Elon Musk's $56 billion Tesla compensation package voided by judge

Company News

by Glenn Dyer


The chances of Elon Musk getting billions of dollars in shares to gain control of Tesla have suffered a significant setback. A judge in Delaware voided his extravagant $56 billion compensation package from the company.

"Plaintiff is entitled to rescission," Judge Kathaleen McCormick declared in her ruling, instructing the parties to collaborate on a final order to enforce her decision.

The court's opinion instructed Tesla shareholder Richard Tornetta, who challenged the pay plan, to work with Elon Musk's legal team to implement the judge's decision.

This ruling can be appealed to the Delaware Supreme Court.

Tesla's 2018 agreement with Musk is the largest compensation deal ever for an executive and constitutes a significant portion of his immense fortune, one of the world's largest.

The plaintiff also argued that the board had a duty to offer a smaller pay package or seek another CEO, insisting that Musk should have been required to work full-time at Tesla instead of pursuing other projects.

This ruling makes it much harder for the Tesla board to yield to Musk's demands, made in mid-January on Twitter, for more shares.

In a series of posts, he argued that he would not want to lead Tesla in artificial intelligence and robotics without a compensation plan that grants him around 25% ownership of the company's stock, nearly double his current 13% stake.

"I am uncomfortable growing Tesla to be a leader in AI & robotics without having ~25% voting control. Enough to be influential, but not so much that I can't be overturned," Musk wrote in a post on Twitter. "Unless that is the case, I would prefer to build products outside of Tesla."

However, Musk has pledged at least half of his shares (reportedly worth $90 billion) as security for the loss-making $44 billion takeover of Twitter and to fund his rocket company, tunneling company, AI, and other ventures.

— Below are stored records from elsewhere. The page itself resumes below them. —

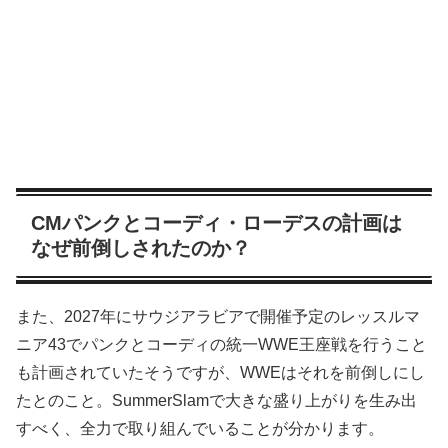
CMパンクとコーディ・ローデスの計画は
なぜ前倒しされたのか？
また、2027年にサウジアラビアで開催予定のレッスルマ
ニア43でパンクとコーディの統一WWE王座戦を行うこと
も計画されていたそうですが、WWEはそれを前倒しにし
たとのこと。SummerSlamで大きな盛り上がりを生み出
すべく、全力で取り組んでいることが分かります。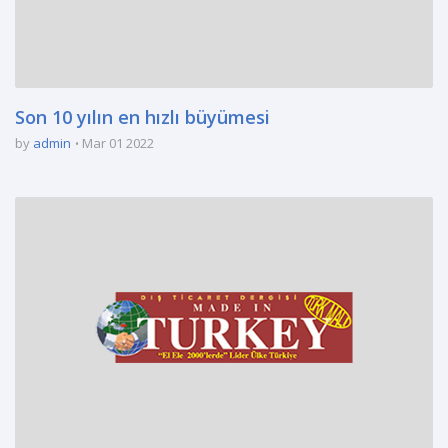
Son 10 yılın en hızlı büyümesi
by
admin
Mar 01 2022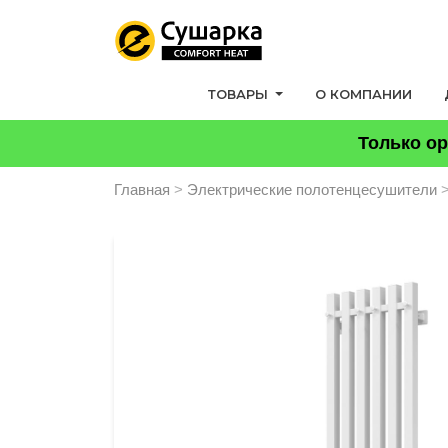
ТОВАРЫ
О КОМПАНИИ
Только ор
Главная
>
Электрические полотенцесушители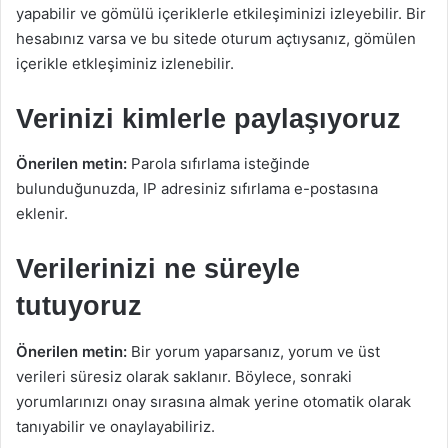
yapabilir ve gömülü içeriklerle etkileşiminizi izleyebilir. Bir
hesabınız varsa ve bu sitede oturum açtıysanız, gömülen
içerikle etkleşiminiz izlenebilir.
Verinizi kimlerle paylaşıyoruz
Önerilen metin:
Parola sıfırlama isteğinde
bulunduğunuzda, IP adresiniz sıfırlama e-postasına
eklenir.
Verilerinizi ne süreyle
tutuyoruz
Önerilen metin:
Bir yorum yaparsanız, yorum ve üst
verileri süresiz olarak saklanır. Böylece, sonraki
yorumlarınızı onay sırasına almak yerine otomatik olarak
tanıyabilir ve onaylayabiliriz.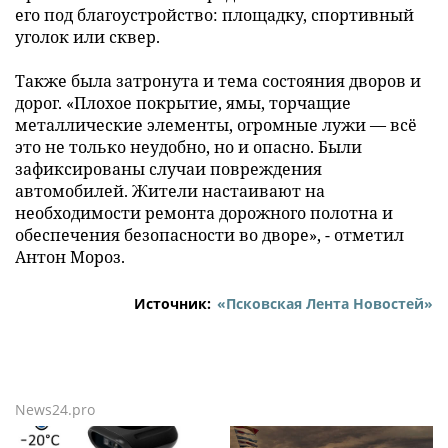
его под благоустройство: площадку, спортивный
уголок или сквер.
Также была затронута и тема состояния дворов и
дорог. «Плохое покрытие, ямы, торчащие
металлические элементы, огромные лужи — всё
это не только неудобно, но и опасно. Были
зафиксированы случаи повреждения
автомобилей. Жители настаивают на
необходимости ремонта дорожного полотна и
обеспечения безопасности во дворе», - отметил
Антон Мороз.
Источник:
«Псковская Лента Новостей»
News24.pro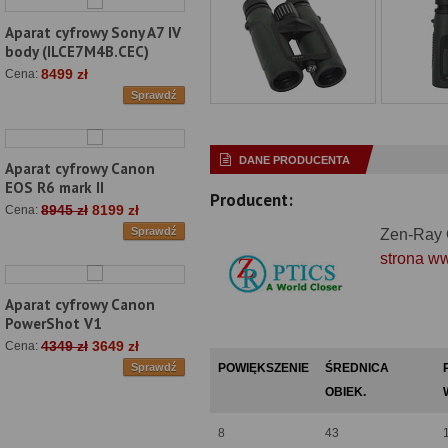
Aparat cyfrowy Sony A7 IV
body (ILCE7M4B.CEC)
8499 zł
Cena:
Sprawdź
DANE PRODUCENTA
Aparat cyfrowy Canon
EOS R6 mark II
Producent:
8945 zł
8199 zł
Cena:
Sprawdź
Zen-Ray 
strona w
Aparat cyfrowy Canon
PowerShot V1
4349 zł
3649 zł
Cena:
POWIĘKSZENIE
ŚREDNICA
Sprawdź
OBIEK.
8
43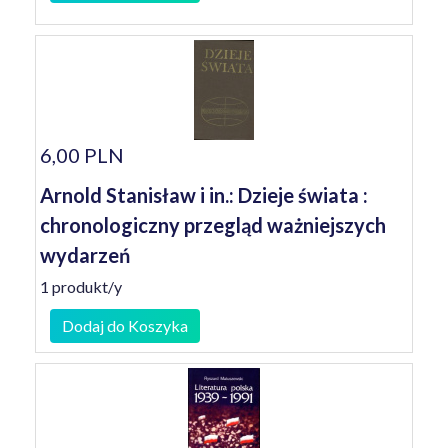
6,00 PLN
Arnold Stanisław i in.: Dzieje świata :
chronologiczny przegląd ważniejszych
wydarzeń
1 produkt/y
Dodaj do Koszyka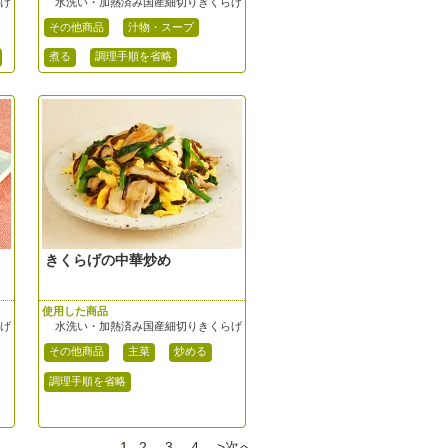
らげ
水洗い・加熱済み国産細切りきくらげ
その他商品
汁物・スープ
煮る
調理手順を省略
きくらげの中華炒め
使用した商品
らげ
水洗い・加熱済み国産細切りきくらげ
その他商品
主菜
炒める
調理手順を省略
1
2
3
4
>次へ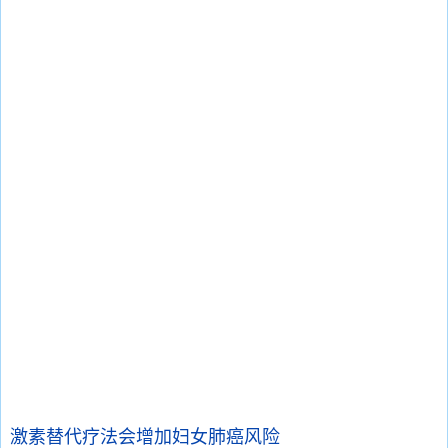
激素替代疗法会增加妇女肺癌风险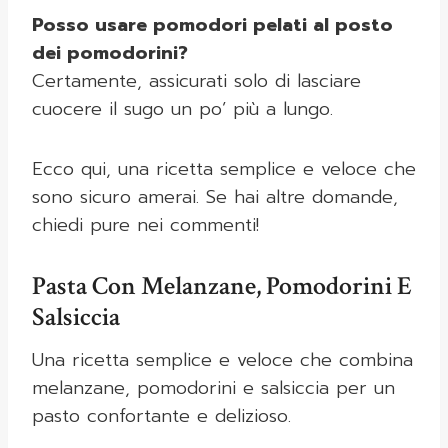
Posso usare pomodori pelati al posto
dei pomodorini?
Certamente, assicurati solo di lasciare
cuocere il sugo un po’ più a lungo.
Ecco qui, una ricetta semplice e veloce che
sono sicuro amerai. Se hai altre domande,
chiedi pure nei commenti!
Pasta Con Melanzane, Pomodorini E
Salsiccia
Una ricetta semplice e veloce che combina
melanzane, pomodorini e salsiccia per un
pasto confortante e delizioso.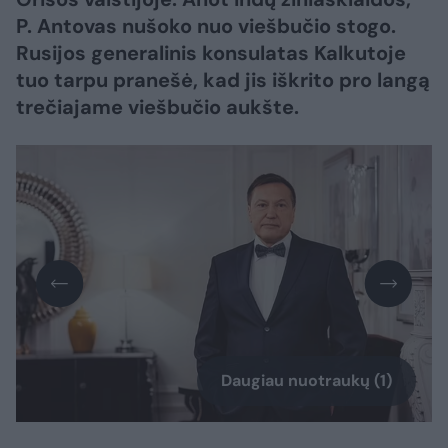
P. Antovas nušoko nuo viešbučio stogo.
Rusijos generalinis konsulatas Kalkutoje
tuo tarpu pranešė, kad jis iškrito pro langą
trečiajame viešbučio aukšte.
Daugiau nuotraukų (1)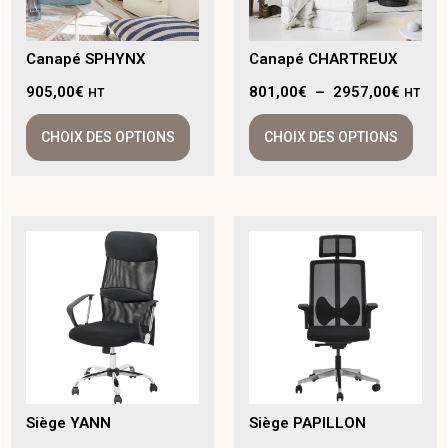
Canapé SPHYNX
Canapé CHARTREUX
905,00
€
801,00
€
–
2957,00
€
HT
HT
CHOIX DES OPTIONS
CHOIX DES OPTIONS
Siège YANN
Siège PAPILLON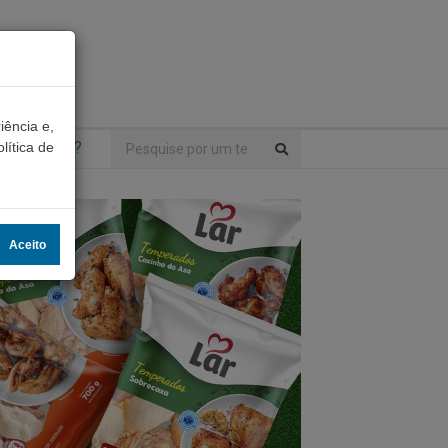
iência e,
ntrou algo?
lítica de
Aceito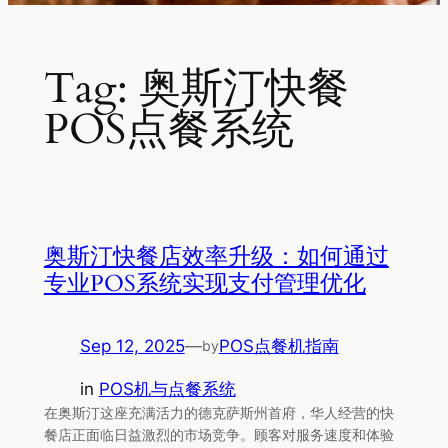
Tag:
奥斯汀快餐
POS点餐系统
奥斯汀快餐店效率升级：如何通过
专业POS系统实现支付管理优化
Sep 12, 2025
—
POS点餐机指南
by
in
POS机与点餐系统
在奥斯汀这座充满活力的德克萨斯州首府，华人经营的快
餐店正面临日益激烈的市场竞争。顾客对服务速度和体验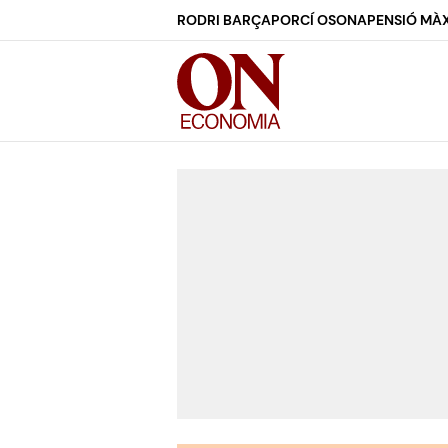
RODRI BARÇA
PORCÍ OSONA
PENSIÓ MÀX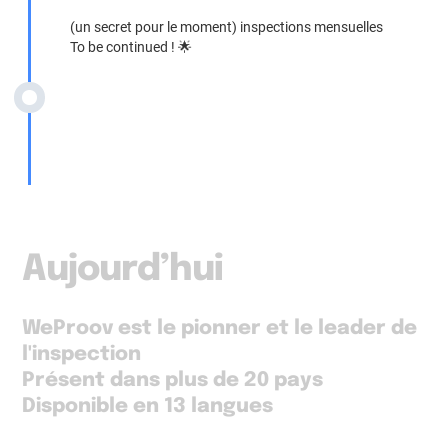
(un secret pour le moment) inspections mensuelles
To be continued ! 🌟
Aujourd’hui
WeProov est le pionner et le leader de
l'inspection
Présent dans plus de 20 pays
Disponible en 13 langues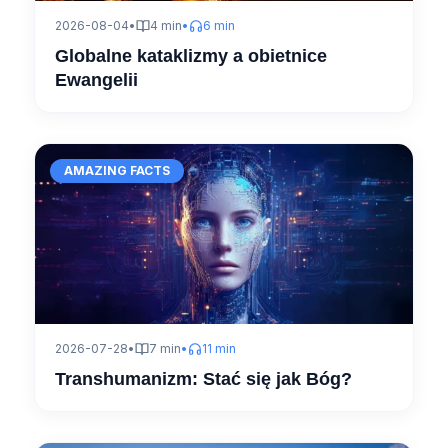
2026-08-04
•
4 min
•
6 min
Globalne kataklizmy a obietnice
Ewangelii
AMAZING FACTS
2026-07-28
•
7 min
•
11 min
Transhumanizm: Stać się jak Bóg?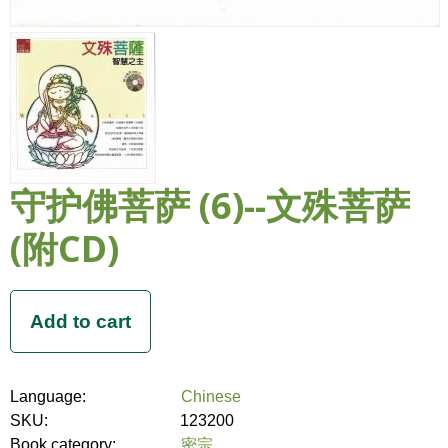
守护佛菩萨 (6)--文殊菩萨
(附CD)
Language:
Chinese
SKU:
123200
Book category:
密宗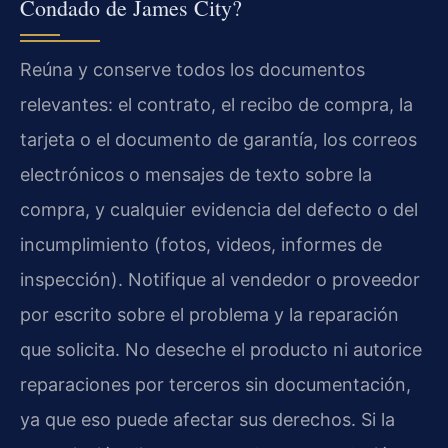
Condado de James City?
Reúna y conserve todos los documentos
relevantes: el contrato, el recibo de compra, la
tarjeta o el documento de garantía, los correos
electrónicos o mensajes de texto sobre la
compra, y cualquier evidencia del defecto o del
incumplimiento (fotos, videos, informes de
inspección). Notifique al vendedor o proveedor
por escrito sobre el problema y la reparación
que solicita. No deseche el producto ni autorice
reparaciones por terceros sin documentación,
ya que eso puede afectar sus derechos. Si la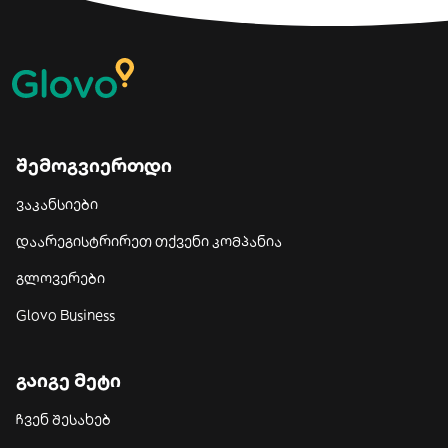
შემოგვიერთდი
ვაკანსიები
დაარეგისტრირეთ თქვენი კომპანია
გლოვერები
Glovo Business
გაიგე მეტი
ჩვენ შესახებ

His demand has weakened Tesla's share price, which is set to close January down more than 20%, influenced by a weak 2023 profit and revenue, along with a warning of slower sales growth in 2024.

During the trial, which began in November 2022 and concluded a year ago, Musk testified that the money would be used to finance interplanetary travel. "It's a way to get humanity to Mars," he testified. "So Tesla can assist in potentially achieving that."

The compensation package includes stock option awards, allowing Musk to purchase Tesla stock at heavily discounted prices as specific financial and operational goals are met. He must hold the acquired stock for five years.

Musk successfully met all 12 tranches or performance targets outlined in the plan and was not guaranteed any salary.

Tesla's value skyrocketed briefly to over $1 trillion in 2021 from $50 billion when the package was negotiated. However, Tesla's market value at Tuesday's close was $600 billion before the news broke, causing shares to fall another 4.5%.

CNN highlighted that the Tesla board has faced criticism before. In July, Tesla's directors agreed to return $735 million to the company to settle shareholder allegations from a separate lawsuit filed in 2020, which claimed they had overpaid themselves. The lawsuit challenged options granted to directors starting in June 2017.

Glenn Dyer

Glenn Dyer has been a finance journalist and TV producer for more than 40 years. He has worked at Maxwell Newton Publications, Queensland Newspapers, AAP, The Australian Financial Review, The Nine Network and Crikey.